От речки Кутим Вольга начал ощущать, что кто-то идет за ними вслед. Будто парма смотрела в спину. Кто это? Зверь? Нет, не зверь. Человек? Вогульский бог? Лесное чудище? Жутковато было в неподвижной, огромной зимней чаще, и Вольга не стал говорить Михаилу и Калине о своих подозрениях. Еще посмеются над оробевшим сотником. Но однажды ему случилось вернуться за оставленным в керку котелком — а он оставил котелок нарочно, — и перед домиком Вольга увидел широкий полукруг следов от полозьев нарт. Кто-то, шедший за ними, услышал свист его лыж и отогнал своих оленей обратно.
Ворга стала подниматься на пологие склоны отрогов Кваркуша. Парма отступала, обнажая заснеженные спины гор. Приближались Цепёлские поляны. Возле Кайбыш-Чурка Вольга, Калина и Михаил долго стояли, разглядывая просторы. На востоке горбился сам Кваркуш, казалось, вздыбленный прямо посередке глыбой Вогульского камня. Под ним-то и лежали Цепёлские поляны, летом сказочно-разнотравные, а сейчас ровные и мертвые. Чуть в стороне вставал Золотой камень. За левым плечом угрюмо и косо, заросшая идолами, темнела Помяненная гора. Весь окоем словно колыхался волнами дальних хребтов, еле просвечивающих в заметеленном воздухе, — на полдень взрытые пашни Малого Кваркуша, Козмера и Кедрового Споя, а на полночь, за громадами Кир-Камня и Пелиных Ушей, за Шудьей-Пендышем и жуткой Пропащей горой, с которой никто никогда не возвращался, — каменные узлы Березовского камня, Чувала и Мартая. А за спиной распростерлась снежная, хмурая парма, утекающая за окоем, и никого в ней не было видно.
Цепёлские поляны встречали аргиш скалами-останцами, которые в сумерках, чернея, казались чудовищами. Это были Отцы Цепёла. За ними чуть подальше посреди поля располагалось цепёлское капище, утыканное идолами и чамьями, обложенное каменной стенкой. Цепёлские идолы вросли в горы льда у своих ног огромными усами и бородами — это вогулы выдолбили сердцевины у бревен и просверлили дыры в идолских ноздрях, отчего осенняя вода текла по деревянным лицам и застывала сосулями усов и бород.
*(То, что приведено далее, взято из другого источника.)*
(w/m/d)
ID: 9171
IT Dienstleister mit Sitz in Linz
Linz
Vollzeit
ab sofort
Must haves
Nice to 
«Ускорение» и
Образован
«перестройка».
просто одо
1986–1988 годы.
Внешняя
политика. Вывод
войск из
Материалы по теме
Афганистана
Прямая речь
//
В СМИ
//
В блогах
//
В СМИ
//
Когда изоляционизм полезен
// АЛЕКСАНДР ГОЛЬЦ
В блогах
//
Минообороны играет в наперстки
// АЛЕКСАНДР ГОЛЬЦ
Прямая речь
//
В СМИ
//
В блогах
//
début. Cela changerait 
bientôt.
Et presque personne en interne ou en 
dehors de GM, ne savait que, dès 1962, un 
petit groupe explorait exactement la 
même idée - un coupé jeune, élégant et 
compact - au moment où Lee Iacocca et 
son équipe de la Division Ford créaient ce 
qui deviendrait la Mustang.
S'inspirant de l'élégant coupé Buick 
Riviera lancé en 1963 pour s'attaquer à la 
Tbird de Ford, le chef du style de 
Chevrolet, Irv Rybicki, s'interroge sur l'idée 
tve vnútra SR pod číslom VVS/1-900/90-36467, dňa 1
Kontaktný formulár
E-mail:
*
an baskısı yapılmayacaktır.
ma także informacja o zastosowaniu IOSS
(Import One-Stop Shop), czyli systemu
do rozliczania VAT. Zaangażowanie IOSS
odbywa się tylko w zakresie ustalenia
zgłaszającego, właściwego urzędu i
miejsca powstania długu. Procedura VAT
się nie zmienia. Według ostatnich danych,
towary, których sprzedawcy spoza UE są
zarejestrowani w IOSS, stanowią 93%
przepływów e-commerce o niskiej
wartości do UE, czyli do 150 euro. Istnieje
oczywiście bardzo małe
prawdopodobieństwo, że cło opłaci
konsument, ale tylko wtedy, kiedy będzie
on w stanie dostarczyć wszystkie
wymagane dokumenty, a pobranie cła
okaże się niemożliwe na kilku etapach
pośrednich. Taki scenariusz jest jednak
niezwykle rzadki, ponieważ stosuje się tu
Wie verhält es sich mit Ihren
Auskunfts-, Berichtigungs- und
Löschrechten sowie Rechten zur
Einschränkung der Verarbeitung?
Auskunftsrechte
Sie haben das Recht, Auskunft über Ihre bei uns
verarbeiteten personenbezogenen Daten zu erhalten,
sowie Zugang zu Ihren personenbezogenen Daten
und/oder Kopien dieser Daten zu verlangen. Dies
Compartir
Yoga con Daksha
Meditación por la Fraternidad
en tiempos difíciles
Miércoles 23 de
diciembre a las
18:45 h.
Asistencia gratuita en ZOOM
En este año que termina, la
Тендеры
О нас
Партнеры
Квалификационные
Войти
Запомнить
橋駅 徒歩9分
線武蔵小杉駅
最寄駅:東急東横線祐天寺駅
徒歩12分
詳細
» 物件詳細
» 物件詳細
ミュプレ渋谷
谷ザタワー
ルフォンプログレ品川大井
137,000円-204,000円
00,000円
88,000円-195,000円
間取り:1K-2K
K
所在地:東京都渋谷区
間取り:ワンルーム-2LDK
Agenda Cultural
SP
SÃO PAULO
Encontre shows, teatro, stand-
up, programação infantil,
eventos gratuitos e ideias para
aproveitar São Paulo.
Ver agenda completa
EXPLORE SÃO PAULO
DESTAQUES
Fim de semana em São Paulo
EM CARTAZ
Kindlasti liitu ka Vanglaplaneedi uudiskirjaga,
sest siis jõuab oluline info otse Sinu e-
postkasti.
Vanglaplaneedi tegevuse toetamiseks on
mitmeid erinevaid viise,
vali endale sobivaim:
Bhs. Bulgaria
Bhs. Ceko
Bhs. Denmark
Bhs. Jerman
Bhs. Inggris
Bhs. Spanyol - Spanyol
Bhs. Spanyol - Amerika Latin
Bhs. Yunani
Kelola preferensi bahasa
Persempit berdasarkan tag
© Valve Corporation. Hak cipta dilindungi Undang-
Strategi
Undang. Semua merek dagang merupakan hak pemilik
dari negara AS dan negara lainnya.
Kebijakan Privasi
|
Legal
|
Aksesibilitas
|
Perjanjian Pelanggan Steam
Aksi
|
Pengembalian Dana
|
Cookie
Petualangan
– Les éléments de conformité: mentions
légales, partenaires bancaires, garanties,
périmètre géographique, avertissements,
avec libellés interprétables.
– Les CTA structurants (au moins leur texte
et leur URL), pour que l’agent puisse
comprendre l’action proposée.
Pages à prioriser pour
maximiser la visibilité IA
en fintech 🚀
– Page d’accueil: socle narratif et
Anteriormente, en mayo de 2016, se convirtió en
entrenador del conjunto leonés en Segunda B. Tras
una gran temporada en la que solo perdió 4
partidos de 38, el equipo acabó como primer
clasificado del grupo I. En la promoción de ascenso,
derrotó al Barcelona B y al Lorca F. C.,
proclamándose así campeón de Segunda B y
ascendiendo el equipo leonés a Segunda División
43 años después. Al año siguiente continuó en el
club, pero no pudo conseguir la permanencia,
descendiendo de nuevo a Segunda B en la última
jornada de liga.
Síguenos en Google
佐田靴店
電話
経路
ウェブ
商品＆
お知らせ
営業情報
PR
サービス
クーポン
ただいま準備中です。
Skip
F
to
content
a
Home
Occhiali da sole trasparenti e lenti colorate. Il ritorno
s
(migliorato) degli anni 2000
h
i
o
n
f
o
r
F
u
Посреди капища, у столбов чамьи горел костер, у которого на нартах сидели четыре вогула. Выпряженные олени лежали под каменной стенкой, за ветром. Сумрак сгущался, словно черные тучи Кваркуша волокли брюхо по вершинам гор. Огонь трепетал, бился, мотался в снежной яме, как зверь в яме ловчей, и озарял треснувшие опорные столбы чамьи, ее днище из плах, темных идолов в блестящих ледяных космах и багровые лица вогулов — двух мужчин и двух женщин.
Вольга вглядывался в них со страхом и удивлением. Только один вогул казался человеком — мужчина лет под пятьдесят; а остальные были будто бы медные, с неподвижными лицами, отчеканенными жестко и красиво, но красотой не человеческой, без возраста, словно прожили тысячу лет, и годы, как дожди, стерли случайные черты. Михаил и Калина отстегнули лисьи запоны колпаков, тоже открывая лица. Молча выпрягли оленей, подтащили нарты к огню и сели напротив вогулов.